Grid independence, I'm sure.

We went with gas because the power system here was flakey and could go out for hours at a time. Our gas hotplates have one 'D' cell providing ignition, while the wall oven does require AC for the igniter/flame-monitor/gas-control (BUT that's all able to be jury rigged off a PC UPS in about a minute flat) so cooking during a blackout is a non-event.

Reply to
pedro

I think you can still buy Goyen valves, solenoids, and rebuild kits:

Reply to
Jeff Liebermann

Can you buy the same coil type but in a 24 Volts AC version? If so, that plus a transformer may be more reliable than the 240VAC version.

Reply to
Chris Jones

BHA didn't seem to have the coils. The other two are Pentair outlets (Pentair is slightly majority Tyco owned) and will be selling the same parts I currently repeat purchase (*) from Pentair/Tyco here in Oz. These are surprisingly made locally (Sydney) as they were in the "old" Goyen days. It's fair bet that any I source nowadays will have the ROHS curse on them.

I did some Dremel surgery today on one of the dead coils. Despite having differing copper resistivity figures at hand (no consequence) and the wire diameter testing my micrometer, from known ohms of a good coil and some spreadsheeted maths I guesstimate it is 33 or 34AWG.

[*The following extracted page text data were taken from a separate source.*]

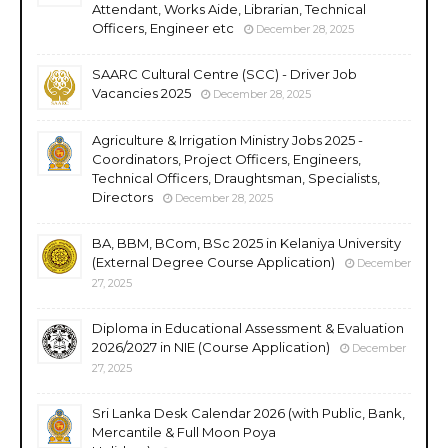
Attendant, Works Aide, Librarian, Technical
Officers, Engineer etc
December 28, 2025
SAARC Cultural Centre (SCC) - Driver Job
Vacancies 2025
December 28, 2025
Agriculture & Irrigation Ministry Jobs 2025 -
Coordinators, Project Officers, Engineers,
Technical Officers, Draughtsman, Specialists,
Directors
December 28, 2025
BA, BBM, BCom, BSc 2025 in Kelaniya University
(External Degree Course Application)
December
27, 2025
Diploma in Educational Assessment & Evaluation
2026/2027 in NIE (Course Application)
December
27, 2025
Sri Lanka Desk Calendar 2026 (with Public, Bank,
Mercantile & Full Moon Poya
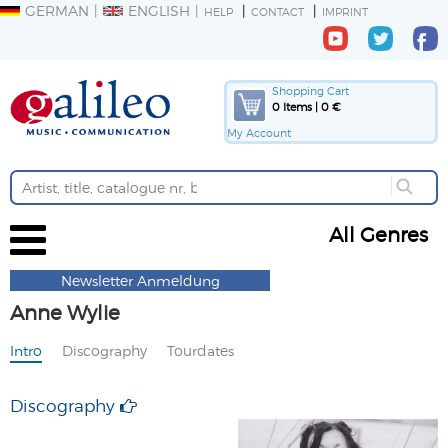
GERMAN
ENGLISH
HELP
CONTACT
IMPRINT
Shopping Cart
0 Items | 0 €
My Account
All Genres
Newsletter Anmeldung
Anne Wylie
Intro
Discography
Tourdates
Discography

Maybe Chris' suggestion is worth investigating. The surgery wasn't enough to find the dodgy termination, but thicker winding wire *may* get a better joint.

(*) I date-mark the parts as they go in. The one that just failed was one day short of 18 months, on an oven that gets used about once a week on average.

Reply to
pedro

Well the winding wire will be heavier gauge at 24VAC. Whether that will achieve a more reliable ROHS solder bond is unsure, but it probably couldn't be any worse.

Reply to
pedro

Have you checked the voltage at the coils ? No more than you are using that oven it seems there may be something more than just the coils going on.

I have had very little experiance with the lead free solder, but as it melts at a higher temperature it would seem to me that it should be beter for the simple joints as far as the thermal cycling.

Reply to
Ralph Mowery

It is possible that the solder has dissolved too much of the fine wire, making it too thin. I have had a lot of trouble soldering very fine wire, especially with lead-free solder - the wire will get thinner as it dissolves in the molten solder, leaving it even less robust than its original fragile state. Leaded solder that was deliberately pre-saturated with copper ("Savbit") was supposed to be good for preventing that, but I found it generally unpleasant to use.

As your coils develop their faults over time, I also wonder if the manufaturer left some fairly active flux inside the encapsulation that might be slowly eating the wire near the solder joint when it is warm.

Perhaps you can tell whether the break is at the solder joint, by measuring the low-frequency capacitance of each terminal of the damaged coil with respect to everything else. I doubt that knowing where the break happens would be much use to you, but it is something the manufacturer should be looking into.

Reply to
Chris Jones

Can the valves be relocated to a cooler location? Or can you substitute more robust valves made for hot location use? Eric

Reply to
etpm

Ok, I see you've done your homework. Yes, ROHS is epidemic everywhere.

That's rather thin and could easily fuse. According to the wire table: #34 will fuse at 5A. What do you measure for coil DC resistance?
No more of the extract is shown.